## Work request
Work out how many lines in the entries below contain the string "aber". Reply with that figure alone.

◇ ◇ ◇ ◇ ◇ ◇ ◇

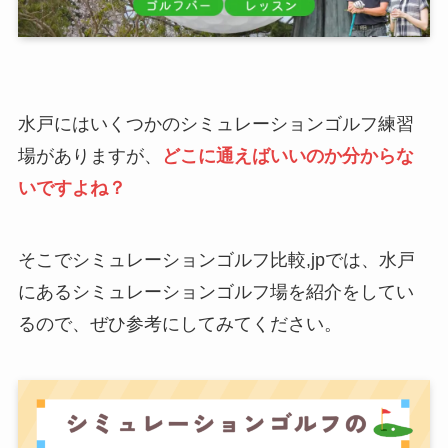
水戸にはいくつかのシミュレーションゴルフ練習
場がありますが、
どこに通えばいいのか分からな
いですよね？
そこでシミュレーションゴルフ比較,jpでは、水戸
にあるシミュレーションゴルフ場を紹介をしてい
るので、ぜひ参考にしてみてください。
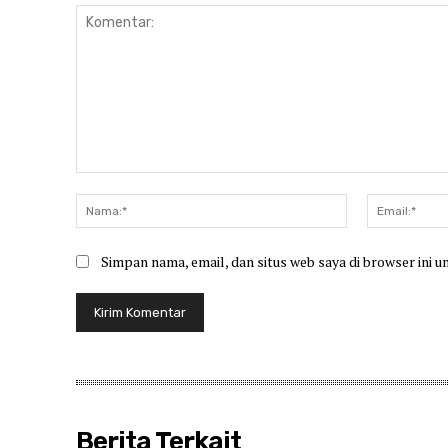
Komentar:
Nama:*
Simpan nama, email, dan situs web saya di browser ini u
Berita Terkait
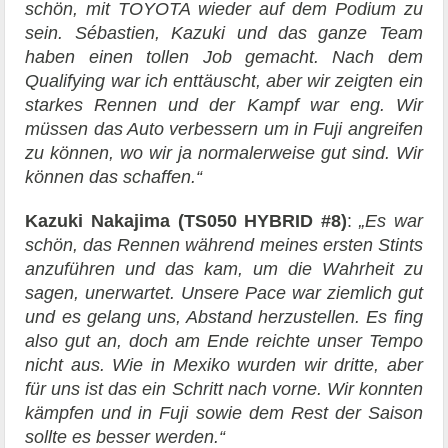
schön, mit TOYOTA wieder auf dem Podium zu
sein. Sébastien, Kazuki und das ganze Team
haben einen tollen Job gemacht. Nach dem
Qualifying war ich enttäuscht, aber wir zeigten ein
starkes Rennen und der Kampf war eng. Wir
müssen das Auto verbessern um in Fuji angreifen
zu können, wo wir ja normalerweise gut sind. Wir
können das schaffen.“
Kazuki Nakajima
(TS050 HYBRID #8)
:
„Es war
schön, das Rennen während meines ersten Stints
anzuführen und das kam, um die Wahrheit zu
sagen, unerwartet. Unsere Pace war ziemlich gut
und es gelang uns, Abstand herzustellen. Es fing
also gut an, doch am Ende reichte unser Tempo
nicht aus. Wie in Mexiko wurden wir dritte, aber
für uns ist das ein Schritt nach vorne. Wir konnten
kämpfen und in Fuji sowie dem Rest der Saison
sollte es besser werden.“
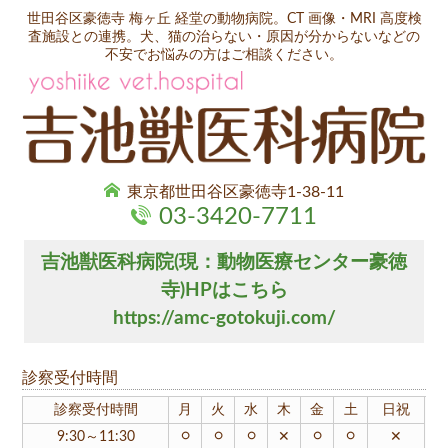
世田谷区豪徳寺 梅ヶ丘 経堂の動物病院。CT 画像・MRI 高度検
査施設との連携。犬、猫の治らない・原因が分からないなどの
不安でお悩みの方はご相談ください。
東京都世田谷区豪徳寺1-38-11
03-3420-7711
吉池獣医科病院(現：動物医療センター豪徳
寺)HPはこちら
https://amc-gotokuji.com/
診察受付時間
診察受付時間
月
火
水
木
金
土
日祝
○
○
○
○
○
9:30～11:30
✕
✕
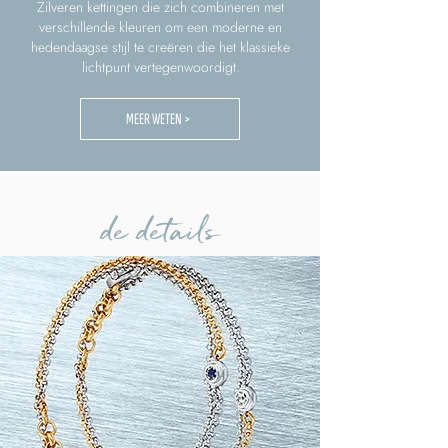
Zilveren kettingen die zich combineren met
verschillende kleuren om een moderne en
hedendaagse stijl te creëren die het klassieke
lichtpunt vertegenwoordigt.
MEER WETEN >
de details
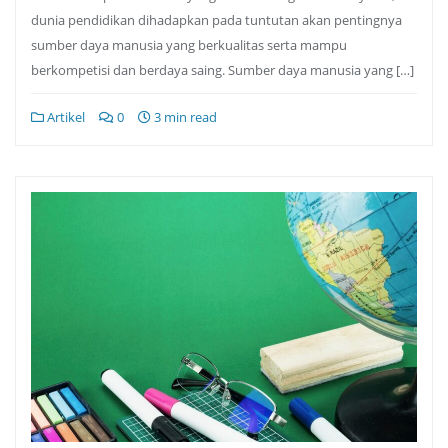
dunia pendidikan dihadapkan pada tuntutan akan pentingnya
sumber daya manusia yang berkualitas serta mampu
berkompetisi dan berdaya saing. Sumber daya manusia yang […]
Artikel
0
3 min read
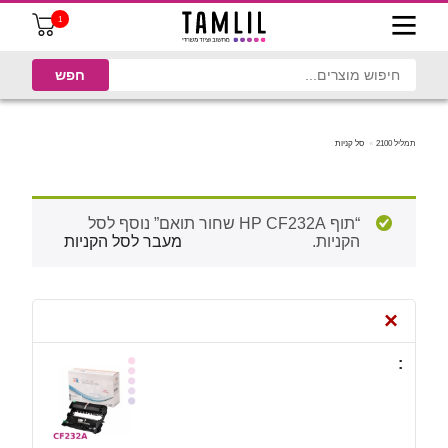
1
תמליל 2100
סל קניות
“תוף ‏HP CF232A שחור תואם” נוסף לסל
הקניות.
מעבר לסל הקניות
×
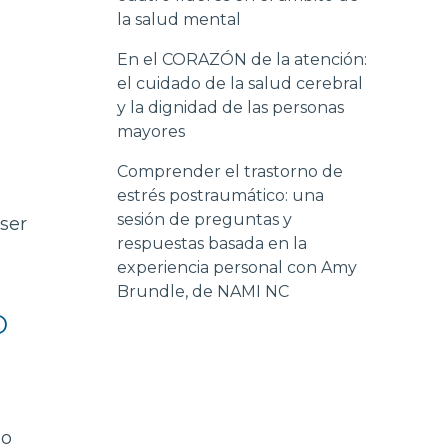
la salud mental
En el CORAZÓN de la atención:
el cuidado de la salud cerebral
y la dignidad de las personas
mayores
Comprender el trastorno de
estrés postraumático: una
sesión de preguntas y
ser
respuestas basada en la
experiencia personal con Amy
Brundle, de NAMI NC
o
lo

◇ ◇ ◇ ◇ ◇ ◇ ◇

## Written solution
2